Prompt: Write out the entire listing exactly, so that each line matches the original.

Record extracts:

^^^^

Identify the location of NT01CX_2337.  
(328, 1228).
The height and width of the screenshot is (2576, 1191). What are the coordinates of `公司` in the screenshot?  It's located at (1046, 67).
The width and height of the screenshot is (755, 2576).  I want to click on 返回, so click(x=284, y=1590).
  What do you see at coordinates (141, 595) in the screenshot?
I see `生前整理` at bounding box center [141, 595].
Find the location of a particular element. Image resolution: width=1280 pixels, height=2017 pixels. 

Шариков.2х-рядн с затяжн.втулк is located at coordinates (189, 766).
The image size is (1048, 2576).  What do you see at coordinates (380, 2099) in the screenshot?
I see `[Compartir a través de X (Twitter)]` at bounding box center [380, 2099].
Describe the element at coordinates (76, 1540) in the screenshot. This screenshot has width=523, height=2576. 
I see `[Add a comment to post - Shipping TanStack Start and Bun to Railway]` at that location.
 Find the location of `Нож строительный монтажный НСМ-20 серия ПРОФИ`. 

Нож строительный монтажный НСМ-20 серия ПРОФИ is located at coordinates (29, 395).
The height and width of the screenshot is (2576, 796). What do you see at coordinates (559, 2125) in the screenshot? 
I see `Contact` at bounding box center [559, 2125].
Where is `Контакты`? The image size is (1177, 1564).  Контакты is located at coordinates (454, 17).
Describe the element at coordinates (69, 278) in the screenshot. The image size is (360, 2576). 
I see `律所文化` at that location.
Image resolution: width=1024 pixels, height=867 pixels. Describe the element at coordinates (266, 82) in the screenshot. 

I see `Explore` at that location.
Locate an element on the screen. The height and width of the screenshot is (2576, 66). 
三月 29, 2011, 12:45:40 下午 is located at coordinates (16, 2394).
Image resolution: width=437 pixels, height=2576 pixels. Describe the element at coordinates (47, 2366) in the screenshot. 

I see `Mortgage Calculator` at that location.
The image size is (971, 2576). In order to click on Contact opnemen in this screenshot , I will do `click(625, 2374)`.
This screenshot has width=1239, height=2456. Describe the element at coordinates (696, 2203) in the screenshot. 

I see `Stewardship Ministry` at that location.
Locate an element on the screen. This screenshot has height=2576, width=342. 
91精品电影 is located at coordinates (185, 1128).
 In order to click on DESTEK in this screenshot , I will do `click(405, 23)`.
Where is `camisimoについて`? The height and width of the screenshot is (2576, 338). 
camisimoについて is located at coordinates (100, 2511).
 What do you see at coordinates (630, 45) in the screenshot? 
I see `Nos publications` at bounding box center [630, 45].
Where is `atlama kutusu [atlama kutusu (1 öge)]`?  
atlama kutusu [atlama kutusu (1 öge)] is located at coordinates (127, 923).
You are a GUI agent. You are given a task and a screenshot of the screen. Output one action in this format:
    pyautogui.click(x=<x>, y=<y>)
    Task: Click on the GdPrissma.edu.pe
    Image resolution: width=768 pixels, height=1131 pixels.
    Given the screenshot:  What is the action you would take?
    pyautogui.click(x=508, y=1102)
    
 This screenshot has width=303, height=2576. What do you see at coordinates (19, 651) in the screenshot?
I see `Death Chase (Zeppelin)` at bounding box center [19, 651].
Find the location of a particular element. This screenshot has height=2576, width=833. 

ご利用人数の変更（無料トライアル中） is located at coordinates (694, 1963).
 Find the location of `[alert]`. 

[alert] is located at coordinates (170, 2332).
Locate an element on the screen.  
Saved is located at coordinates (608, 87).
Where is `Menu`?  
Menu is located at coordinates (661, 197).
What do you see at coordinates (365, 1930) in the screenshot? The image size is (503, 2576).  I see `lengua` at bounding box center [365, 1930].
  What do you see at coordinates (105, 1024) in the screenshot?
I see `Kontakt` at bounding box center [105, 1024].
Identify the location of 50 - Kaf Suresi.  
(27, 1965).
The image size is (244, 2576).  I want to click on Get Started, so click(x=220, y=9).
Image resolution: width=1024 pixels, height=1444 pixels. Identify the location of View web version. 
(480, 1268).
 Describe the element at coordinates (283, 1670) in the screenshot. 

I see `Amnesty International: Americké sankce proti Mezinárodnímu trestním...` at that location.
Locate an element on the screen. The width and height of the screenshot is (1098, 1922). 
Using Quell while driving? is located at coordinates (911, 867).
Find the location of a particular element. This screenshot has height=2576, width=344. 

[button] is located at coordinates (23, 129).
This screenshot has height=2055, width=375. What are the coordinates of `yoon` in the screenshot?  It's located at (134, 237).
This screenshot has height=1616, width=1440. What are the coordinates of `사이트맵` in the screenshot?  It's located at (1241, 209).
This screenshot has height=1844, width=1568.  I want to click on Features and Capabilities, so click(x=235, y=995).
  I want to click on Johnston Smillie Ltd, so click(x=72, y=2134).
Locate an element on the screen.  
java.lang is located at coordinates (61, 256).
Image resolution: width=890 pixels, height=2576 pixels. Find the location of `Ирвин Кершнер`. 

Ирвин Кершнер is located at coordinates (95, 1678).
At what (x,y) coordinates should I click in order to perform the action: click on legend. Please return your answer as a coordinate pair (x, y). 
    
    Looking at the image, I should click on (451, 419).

^^^^

Task result:
Identify the location of NT01CX_2337.  
(328, 1228).
The height and width of the screenshot is (2576, 1191). What are the coordinates of `公司` in the screenshot?  It's located at (1046, 67).
The width and height of the screenshot is (755, 2576).  I want to click on 返回, so click(x=284, y=1590).
  What do you see at coordinates (141, 595) in the screenshot?
I see `生前整理` at bounding box center [141, 595].
Find the location of a particular element. Image resolution: width=1280 pixels, height=2017 pixels. 

Шариков.2х-рядн с затяжн.втулк is located at coordinates (189, 766).
The image size is (1048, 2576).  What do you see at coordinates (380, 2099) in the screenshot?
I see `[Compartir a través de X (Twitter)]` at bounding box center [380, 2099].
Describe the element at coordinates (76, 1540) in the screenshot. This screenshot has width=523, height=2576. 
I see `[Add a comment to post - Shipping TanStack Start and Bun to Railway]` at that location.
 Find the location of `Нож строительный монтажный НСМ-20 серия ПРОФИ`. 

Нож строительный монтажный НСМ-20 серия ПРОФИ is located at coordinates (29, 395).
The height and width of the screenshot is (2576, 796). What do you see at coordinates (559, 2125) in the screenshot? 
I see `Contact` at bounding box center [559, 2125].
Where is `Контакты`? The image size is (1177, 1564).  Контакты is located at coordinates (454, 17).
Describe the element at coordinates (69, 278) in the screenshot. The image size is (360, 2576). 
I see `律所文化` at that location.
Image resolution: width=1024 pixels, height=867 pixels. Describe the element at coordinates (266, 82) in the screenshot. 

I see `Explore` at that location.
Locate an element on the screen. The height and width of the screenshot is (2576, 66). 
三月 29, 2011, 12:45:40 下午 is located at coordinates (16, 2394).
Image resolution: width=437 pixels, height=2576 pixels. Describe the element at coordinates (47, 2366) in the screenshot. 

I see `Mortgage Calculator` at that location.
The image size is (971, 2576). In order to click on Contact opnemen in this screenshot , I will do `click(625, 2374)`.
This screenshot has width=1239, height=2456. Describe the element at coordinates (696, 2203) in the screenshot. 

I see `Stewardship Ministry` at that location.
Locate an element on the screen. This screenshot has height=2576, width=342. 
91精品电影 is located at coordinates (185, 1128).
 In order to click on DESTEK in this screenshot , I will do `click(405, 23)`.
Where is `camisimoについて`? The height and width of the screenshot is (2576, 338). 
camisimoについて is located at coordinates (100, 2511).
 What do you see at coordinates (630, 45) in the screenshot? 
I see `Nos publications` at bounding box center [630, 45].
Where is `atlama kutusu [atlama kutusu (1 öge)]`?  
atlama kutusu [atlama kutusu (1 öge)] is located at coordinates (127, 923).
You are a GUI agent. You are given a task and a screenshot of the screen. Output one action in this format:
    pyautogui.click(x=<x>, y=<y>)
    Task: Click on the GdPrissma.edu.pe
    Image resolution: width=768 pixels, height=1131 pixels.
    Given the screenshot:  What is the action you would take?
    pyautogui.click(x=508, y=1102)
    
 This screenshot has width=303, height=2576. What do you see at coordinates (19, 651) in the screenshot?
I see `Death Chase (Zeppelin)` at bounding box center [19, 651].
Find the location of a particular element. This screenshot has height=2576, width=833. 

ご利用人数の変更（無料トライアル中） is located at coordinates (694, 1963).
 Find the location of `[alert]`. 

[alert] is located at coordinates (170, 2332).
Locate an element on the screen.  
Saved is located at coordinates (608, 87).
Where is `Menu`?  
Menu is located at coordinates (661, 197).
What do you see at coordinates (365, 1930) in the screenshot? The image size is (503, 2576).  I see `lengua` at bounding box center [365, 1930].
  What do you see at coordinates (105, 1024) in the screenshot?
I see `Kontakt` at bounding box center [105, 1024].
Identify the location of 50 - Kaf Suresi.  
(27, 1965).
The image size is (244, 2576).  I want to click on Get Started, so click(x=220, y=9).
Image resolution: width=1024 pixels, height=1444 pixels. Identify the location of View web version. 
(480, 1268).
 Describe the element at coordinates (283, 1670) in the screenshot. 

I see `Amnesty International: Americké sankce proti Mezinárodnímu trestním...` at that location.
Locate an element on the screen. The width and height of the screenshot is (1098, 1922). 
Using Quell while driving? is located at coordinates (911, 867).
Find the location of a particular element. This screenshot has height=2576, width=344. 

[button] is located at coordinates (23, 129).
This screenshot has height=2055, width=375. What are the coordinates of `yoon` in the screenshot?  It's located at (134, 237).
This screenshot has height=1616, width=1440. What are the coordinates of `사이트맵` in the screenshot?  It's located at (1241, 209).
This screenshot has height=1844, width=1568.  I want to click on Features and Capabilities, so click(x=235, y=995).
  I want to click on Johnston Smillie Ltd, so click(x=72, y=2134).
Locate an element on the screen.  
java.lang is located at coordinates (61, 256).
Image resolution: width=890 pixels, height=2576 pixels. Find the location of `Ирвин Кершнер`. 

Ирвин Кершнер is located at coordinates (95, 1678).
At what (x,y) coordinates should I click in order to perform the action: click on legend. Please return your answer as a coordinate pair (x, y). 
    
    Looking at the image, I should click on (451, 419).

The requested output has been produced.